Mervyn King: "Reform of the International Monetary Fund". Speech to the Indian Council on International Economic Relations (ICRIER), New Delhi, 20 February

  3.  Mervyn King's speech accurately identifies many of the problems now confronting the IMF: that its remit is unclear (p2), that it has failed to adapt itself adequately to the fundamental changes in the global economy of the last 30 years (p2), that it is failing to fulfil its founding purpose of promoting international monetary cooperation (p11), that "it lacks the legitimacy to be an effective secretariat" (p11), that it needs greater focus and independence (p12), and that "it is not best served by its current governance arrangements" (p13). These points add up to a damning indictment of one of the central institutions of the global economy; and the fact that they are being highlighted publicly by the Governor of the Bank of England is a serious danger signal.

  4.  We would also share King's view that we need to consider "the fundamental question of what the Fund is for" (p2), and that "fundamental reforms" (p12) are required. In view of his comments, this conclusion would seem inevitable. However, his proposals fail to address the problems adequately or, in some cases, appropriately, and in some instances stride confidently in the wrong direction.

  5.  The Fund's central role in recent decades has been to provide financial support for countries with foreign exchange shortages. As King observes, this "has not been the role for the IMF vis-a-vis any developed country for many [more than 20] years. Moreover, nor is it likely to be true of many emerging market economies in the future." As discussed in our earlier submission, the latter is the case, not because the underlying causes of financial crises in emerging markets have been resolved, but rather because the nature of the Fund's response and the form of support provided seriously limit its effectiveness as a safety net, so that emerging markets are forced to make strenuous (and expensive) efforts to avoid reliance on it.

  6.  This leaves, essentially, low-income countries. However, the financial position of most such countries has now been so severely damaged by the Fund's incapacity to deal effectively with the debt crisis for the last quarter century that they will not be in a position to make use of conventional IMF resources for the foreseeable future. Their need is not for the "temporary balance of payments support" which forms part of the Fund's mandate, but for debt cancellation and long-term grants in response to fundamental solvency problems.
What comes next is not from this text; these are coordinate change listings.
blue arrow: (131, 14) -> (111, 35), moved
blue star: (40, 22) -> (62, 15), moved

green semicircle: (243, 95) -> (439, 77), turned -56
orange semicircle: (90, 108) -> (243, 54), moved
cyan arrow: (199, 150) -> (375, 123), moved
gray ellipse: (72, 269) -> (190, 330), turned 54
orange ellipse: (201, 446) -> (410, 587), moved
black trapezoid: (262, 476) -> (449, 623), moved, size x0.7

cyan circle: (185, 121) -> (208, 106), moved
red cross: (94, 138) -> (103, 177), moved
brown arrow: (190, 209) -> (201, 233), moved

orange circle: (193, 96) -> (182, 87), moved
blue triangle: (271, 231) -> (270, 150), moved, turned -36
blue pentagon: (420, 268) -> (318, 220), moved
  7.  By far the greatest threat to international monetary stability in the foreseeable future is the need to manage what King acknowledges as an "inevitable correction" to the rise in the US current account deficit to its current unsustainable level, and to do so in such a way as to minimise its impact on the most vulnerable economies. However, the Fund is unable to do this effectively because of the disproportionate influence of the US on the Fund's decision-making. The US, with just 4.6% of the world population, has 17.14% of votes in the IMF—more than the total combined votes of China, South Asia, Sub-Saharan Africa and Latin America, which together account for 63% of world population.
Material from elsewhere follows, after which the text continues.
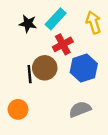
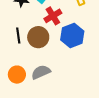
black line: (30, 74) -> (18, 35), moved
gray semicircle: (80, 109) -> (41, 72), moved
  8.  This is the perhaps the most urgent issue around the Fund's independence—that its voting structure leaves it impotent in the face of the greatest financial threat in its history, because of the level of control it gives to the one country which poses the greatest challenge in its area of responsibility. Dealing with this issue effectively would require much more than the "cricket umpire" King envisages—not only is the US not "walking" (and unlikely ever to do so), but it is in a position to tie the umpire's hands behind his back.

  9.  This is highlighted by the recent news that the IMF is to undertake "multilateral surveillance" between countries with large imbalances—essentially to address the US deficit with the Asian emerging economies. With anything resembling the current voting structure, the Fund cannot play a neutral role in these proceedings. At present, the US has nearly two-thirds more votes than all developing countries in Asia combined, although the latter have more than eleven times the US population. The result will inevitably be that the process will emphasise actions by the Asian economies to reduce their surpluses (eg through exchange rate appreciation) rather than actions by the US to reduce their deficit.
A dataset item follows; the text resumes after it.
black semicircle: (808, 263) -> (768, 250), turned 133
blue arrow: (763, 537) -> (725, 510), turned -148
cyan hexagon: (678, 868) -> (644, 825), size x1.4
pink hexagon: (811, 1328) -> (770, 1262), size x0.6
  10.  This is the polar opposite to the approach to the debt and financial crises of the 1980s and 1990s, when pressure was applied exclusively on (developing) deficit countries. The IMF's distorted voting structure makes such blatant and systematised double-standards inevitable. It means that the Fund can never be more than a mechanism of control by which the developed countries can exert pressure on the developing world to correct imbalances—whether surpluses or deficits—so as to minimise the adjustment required of themselves.

  11.  The result of the virtual disappearance of the Fund's core activity is to reduce the role of the IMF to little more than a talking shop. This appears to be what King envisages: an institution which will "provide and share information", "encourage countries to abide by their commitments by promoting greater transparency"" and provide "a forum for national authorities to discuss risks to the world economy".

  12.  Such a reduction in the IMF's role would clearly leave a gap in terms of the Fund's role in dealing with debt and financial crises—but this is a gap which the Fund has proved itself ill-suited to fill. Debt work-outs need to be genuinely independent, not creditor-controlled, and based on the need to minimise the adverse impacts of crises on the rights of people in the affected countries. Given the Fund's apparently insoluble problems in rectifying the shortcomings in its anachronistic governance structure, as discussed below, it seems preferable to establish a new institution better-suited to the task.

  13.  However, the Fund's governance structure, which is at the heart of its lack of legitimacy, also seriously impairs its capacity to perform even the more limited "talking shop" function. Besides the issue of the US veto, the developed countries as a whole, with just one-seventh of the world's population, have more than 60% of the votes, to the developing world's 40%; and the position of Managing Director is almost entirely in the gift of Western European governments. While King notes that "all members must feel that ownership of the Fund is shared and that all have a voice", this seems almost an afterthought, and stops far short of calling for the application of basic democratic principles; and he fails to mention the selection process for the Managing Director at all.

  14.  King's other proposals actually make the problems of democracy, legitimacy and voice worse rather than better. He envisages a massive reduction in the Board's role, reducing it from three meetings per week to just six per year. Its responsibilities would be partly devolved to the Fund's Management; and partly fragmented between discussions among "more flexible" sub-groups of the membership to discuss particular topics, so that "the big members . . . [can] meet at a relatively small table" (p12).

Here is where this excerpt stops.